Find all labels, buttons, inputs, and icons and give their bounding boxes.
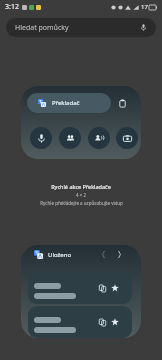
button[interactable]: Kopírovat [28, 306, 132, 338]
button[interactable]: Další [112, 247, 126, 261]
staticText: Překladač [52, 99, 80, 107]
staticText: 4 × 2 [76, 192, 87, 198]
staticText: Uloženo [48, 251, 72, 259]
button[interactable]: Schránka [111, 92, 133, 114]
button[interactable]: Kopírovat [28, 272, 132, 304]
button[interactable]: Hvězdička [108, 315, 122, 329]
staticText: Hledat pomůcky [15, 23, 69, 33]
button[interactable]: Hledat pomůcky [6, 18, 156, 37]
staticText: 3:12 [5, 2, 19, 12]
button[interactable]: Předchozí [96, 247, 110, 261]
staticText: 17 [141, 3, 148, 11]
button[interactable]: Překladač [27, 93, 111, 113]
staticText: Rychle překládejte a uzpůsobujte vstup [40, 200, 123, 206]
button[interactable]: Mluvit [30, 127, 52, 149]
button[interactable]: Hvězdička [108, 281, 122, 295]
button[interactable]: Přepis [88, 127, 110, 149]
button[interactable]: Fotoaparát [116, 127, 138, 149]
button[interactable]: Kopírovat [95, 281, 109, 295]
staticText: Rychlé akce Překladače [51, 183, 111, 190]
button[interactable]: Kopírovat [95, 315, 109, 329]
button[interactable]: Konverzace [59, 127, 81, 149]
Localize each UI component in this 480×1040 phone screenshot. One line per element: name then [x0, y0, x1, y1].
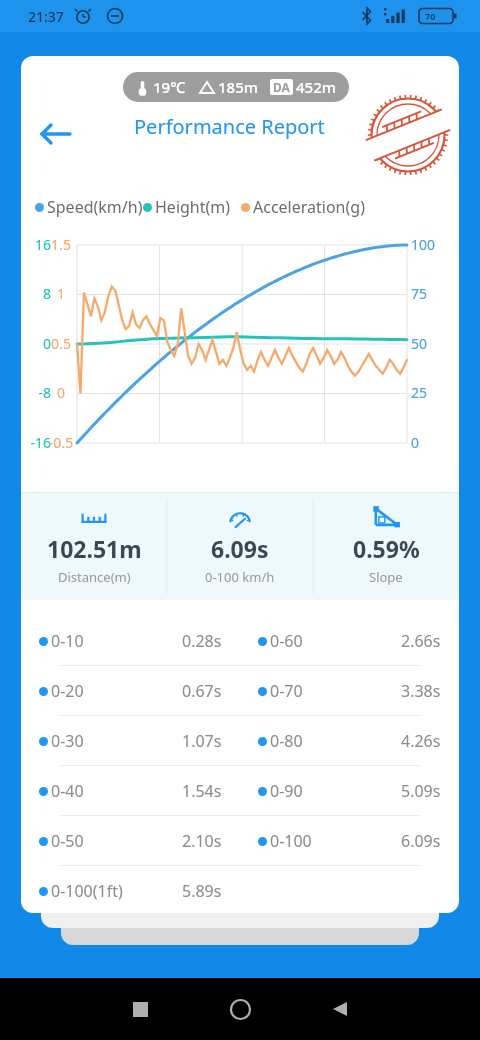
button[interactable]: 6.09s: [167, 492, 313, 600]
staticText: 70: [425, 10, 436, 22]
staticText: 25: [411, 383, 445, 402]
button[interactable]: 0-40: [21, 766, 459, 815]
staticText: 19℃: [153, 77, 186, 97]
staticText: 50: [411, 334, 445, 353]
staticText: 2.10s: [182, 830, 222, 852]
staticText: 0-60: [270, 630, 303, 652]
staticText: 16: [25, 235, 51, 254]
button[interactable]: 0-100(1ft): [21, 866, 459, 913]
staticText: 0-100: [270, 830, 312, 852]
button[interactable]: Back: [316, 985, 364, 1033]
staticText: 5.09s: [401, 780, 441, 802]
button[interactable]: 102.51m: [21, 492, 167, 600]
staticText: 0: [25, 334, 51, 353]
staticText: 0-20: [51, 680, 84, 702]
staticText: 3.38s: [401, 680, 441, 702]
button[interactable]: 0-20: [21, 666, 459, 715]
staticText: 185m: [218, 77, 258, 97]
staticText: 0.67s: [182, 680, 222, 702]
button[interactable]: Back: [29, 108, 81, 160]
staticText: 0-90: [270, 780, 303, 802]
button[interactable]: 0-50: [21, 816, 459, 865]
staticText: 0-30: [51, 730, 84, 752]
staticText: 0-100(1ft): [51, 880, 123, 902]
staticText: Slope: [369, 568, 403, 586]
staticText: 0: [47, 383, 75, 402]
staticText: 0.59%: [353, 533, 420, 564]
staticText: Height(m): [155, 196, 231, 218]
button[interactable]: 0-30: [21, 716, 459, 765]
staticText: 452m: [296, 77, 336, 97]
staticText: 4.26s: [401, 730, 441, 752]
button[interactable]: 0-10: [21, 616, 459, 665]
button[interactable]: Home: [216, 985, 264, 1033]
staticText: 1.07s: [182, 730, 222, 752]
staticText: -8: [25, 383, 51, 402]
staticText: -16: [25, 433, 51, 452]
staticText: 8: [25, 284, 51, 303]
staticText: 0-10: [51, 630, 84, 652]
button[interactable]: 19℃: [136, 72, 336, 102]
staticText: 100: [411, 235, 445, 254]
staticText: 6.09s: [211, 533, 269, 564]
staticText: Distance(m): [58, 568, 131, 586]
button[interactable]: 0.59%: [313, 492, 459, 600]
staticText: 1.54s: [182, 780, 222, 802]
staticText: 0-100 km/h: [205, 568, 275, 586]
staticText: 1: [47, 284, 75, 303]
staticText: Performance Report: [134, 113, 325, 140]
staticText: -0.5: [47, 433, 75, 452]
staticText: Acceleration(g): [253, 196, 365, 218]
staticText: 2.66s: [401, 630, 441, 652]
staticText: 0-70: [270, 680, 303, 702]
staticText: 102.51m: [47, 533, 142, 564]
staticText: Speed(km/h): [47, 196, 143, 218]
button[interactable]: Recent apps: [116, 985, 164, 1033]
staticText: 21:37: [28, 7, 64, 26]
staticText: 6.09s: [401, 830, 441, 852]
staticText: 0: [411, 433, 445, 452]
staticText: DA: [273, 79, 290, 95]
staticText: 0-40: [51, 780, 84, 802]
staticText: 0.28s: [182, 630, 222, 652]
staticText: 0.5: [47, 334, 75, 353]
staticText: 0-50: [51, 830, 84, 852]
staticText: 5.89s: [182, 880, 222, 902]
staticText: 0-80: [270, 730, 303, 752]
staticText: 75: [411, 284, 445, 303]
staticText: 1.5: [47, 235, 75, 254]
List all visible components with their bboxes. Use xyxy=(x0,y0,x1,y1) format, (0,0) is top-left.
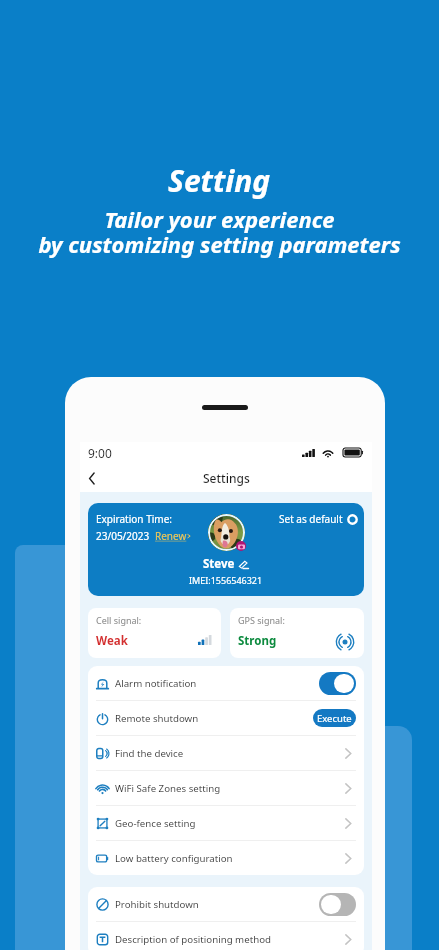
staticText: Weak xyxy=(96,633,128,649)
button[interactable]: Alarm notification toggle, on xyxy=(319,672,356,695)
button[interactable]: Prohibit shutdown xyxy=(88,887,364,921)
staticText: Remote shutdown xyxy=(115,712,199,725)
button[interactable]: Remote shutdown xyxy=(88,701,364,735)
button[interactable]: Prohibit shutdown toggle, off xyxy=(319,893,356,916)
button[interactable]: WiFi Safe Zones setting xyxy=(88,771,364,805)
staticText: Renew xyxy=(155,529,187,543)
staticText: Strong xyxy=(238,633,277,649)
staticText: 23/05/2023 xyxy=(96,529,150,543)
staticText: Description of positioning method xyxy=(115,933,271,946)
button[interactable]: Description of positioning method xyxy=(88,922,364,950)
staticText: Setting xyxy=(168,160,271,201)
staticText: Cell signal: xyxy=(96,614,142,626)
staticText: GPS signal: xyxy=(238,614,285,626)
staticText: Geo-fence setting xyxy=(115,817,196,830)
staticText: Settings xyxy=(203,470,250,486)
button[interactable]: Find the device xyxy=(88,736,364,770)
button[interactable]: Alarm notification xyxy=(88,666,364,700)
staticText: Execute xyxy=(317,712,352,725)
button[interactable]: Geo-fence setting xyxy=(88,806,364,840)
button[interactable]: Expiration Time: xyxy=(88,503,364,596)
button[interactable]: Execute xyxy=(313,709,356,727)
button[interactable]: Change photo xyxy=(236,541,246,551)
staticText: Prohibit shutdown xyxy=(115,898,199,911)
staticText: Tailor your experience by customizing se… xyxy=(38,204,401,259)
staticText: Low battery configuration xyxy=(115,852,233,865)
staticText: Find the device xyxy=(115,747,184,760)
staticText: WiFi Safe Zones setting xyxy=(115,782,221,795)
staticText: Expiration Time: xyxy=(96,512,172,526)
staticText: 9:00 xyxy=(88,445,112,461)
staticText: Alarm notification xyxy=(115,677,197,690)
staticText: Steve xyxy=(203,556,235,572)
button[interactable]: Set as default xyxy=(279,512,358,526)
staticText: Set as default xyxy=(279,512,343,526)
button[interactable]: Low battery configuration xyxy=(88,841,364,875)
button[interactable]: Cell signal: xyxy=(88,608,221,658)
button[interactable]: Renew xyxy=(155,529,191,543)
button[interactable]: GPS signal: xyxy=(230,608,364,658)
staticText: IMEI:1556546321 xyxy=(189,574,263,586)
button[interactable]: Back xyxy=(80,466,104,490)
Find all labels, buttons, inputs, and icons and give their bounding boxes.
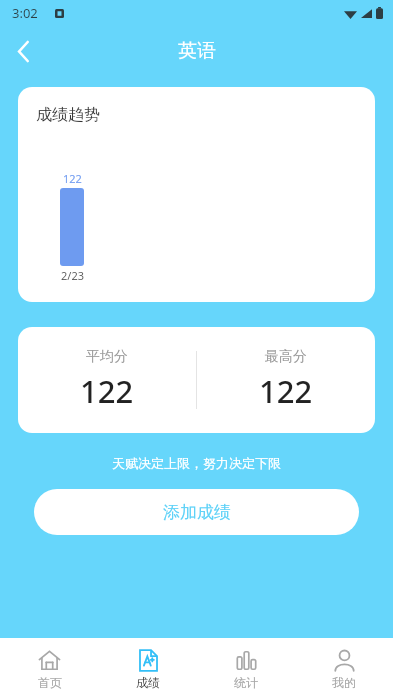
staticText: 成绩趋势 xyxy=(36,105,100,125)
button[interactable]: 首页 xyxy=(0,638,99,700)
button[interactable]: 我的 xyxy=(295,638,393,700)
staticText: 最高分 xyxy=(265,348,307,366)
staticText: 首页 xyxy=(38,675,62,690)
staticText: 平均分 xyxy=(86,348,128,366)
button[interactable]: 成绩 xyxy=(99,638,197,700)
staticText: 2/23 xyxy=(61,268,84,283)
staticText: 英语 xyxy=(178,39,216,63)
button[interactable]: 统计 xyxy=(197,638,295,700)
staticText: 122 xyxy=(259,370,313,412)
staticText: 我的 xyxy=(332,675,356,690)
button[interactable]: Back xyxy=(0,28,46,74)
staticText: 添加成绩 xyxy=(163,502,231,523)
staticText: 成绩 xyxy=(136,675,160,690)
staticText: 122 xyxy=(80,370,134,412)
button[interactable]: 添加成绩 xyxy=(34,489,359,535)
staticText: 统计 xyxy=(234,675,258,690)
staticText: 3:02 xyxy=(12,4,38,22)
staticText: 122 xyxy=(63,171,82,186)
staticText: 天赋决定上限，努力决定下限 xyxy=(0,455,393,471)
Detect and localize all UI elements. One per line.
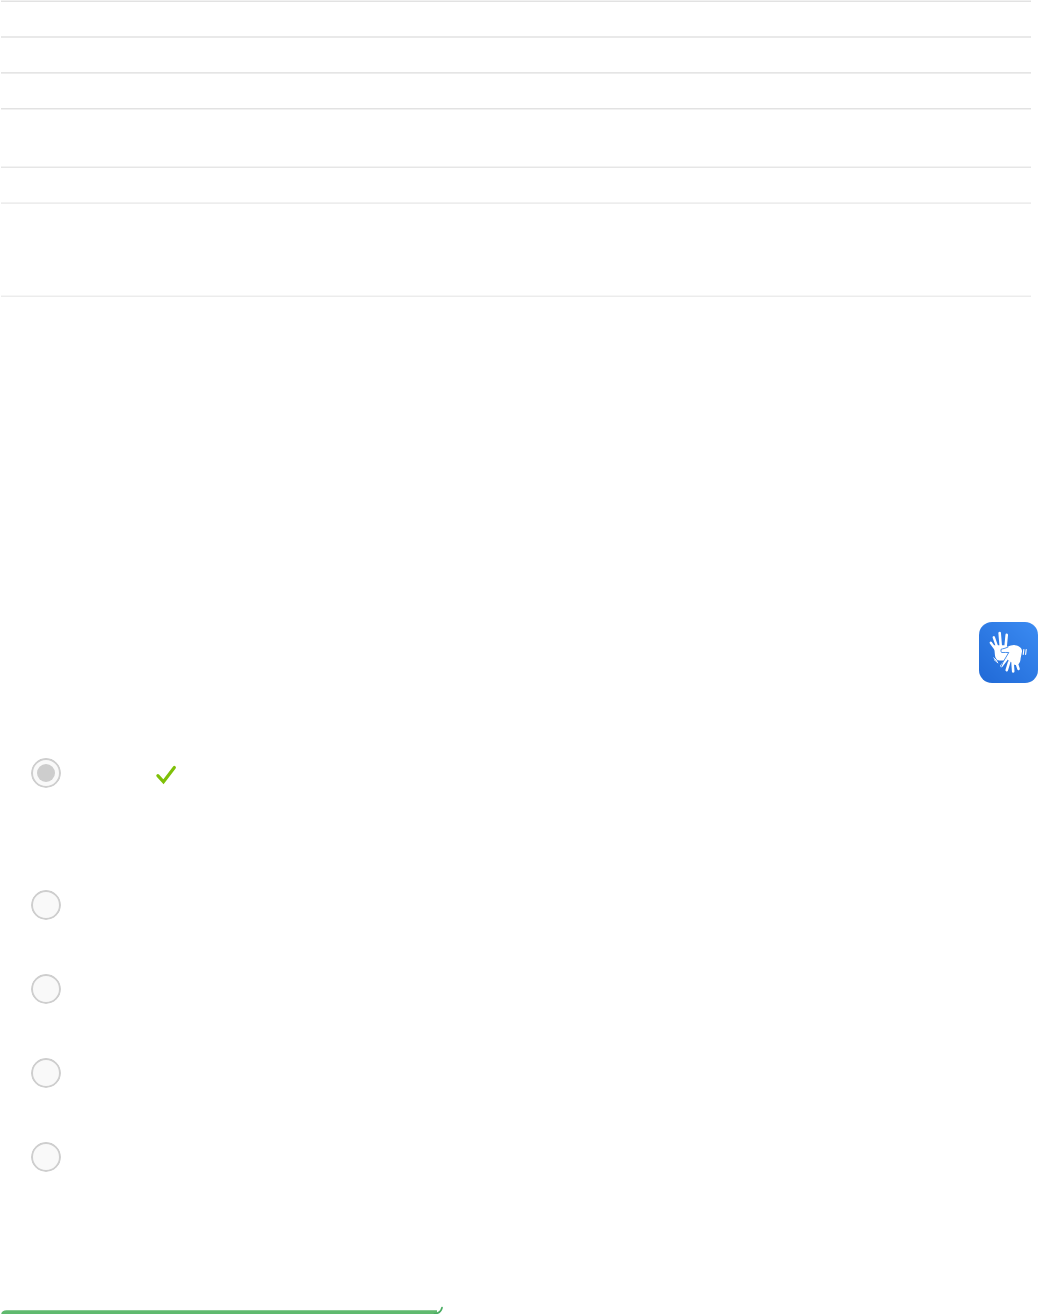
button[interactable]: Option 4	[31, 1058, 61, 1088]
button[interactable]: Option 3	[31, 974, 61, 1004]
button[interactable]: Option 1	[31, 758, 61, 788]
button[interactable]: Verified	[151, 759, 181, 789]
button[interactable]: Option 5	[31, 1142, 61, 1172]
button[interactable]: Option 2	[31, 890, 61, 920]
button[interactable]: Sign language interpretation	[979, 622, 1038, 683]
button[interactable]	[0, 1300, 448, 1314]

------------------------------

■ What you need to do ■
Only the lines with the string "Renew" are wanted; pick them out of the records above and copy them.

■ Finished exercise ■
staticText: Renew xyxy=(155,529,187,543)
button[interactable]: Renew xyxy=(155,529,191,543)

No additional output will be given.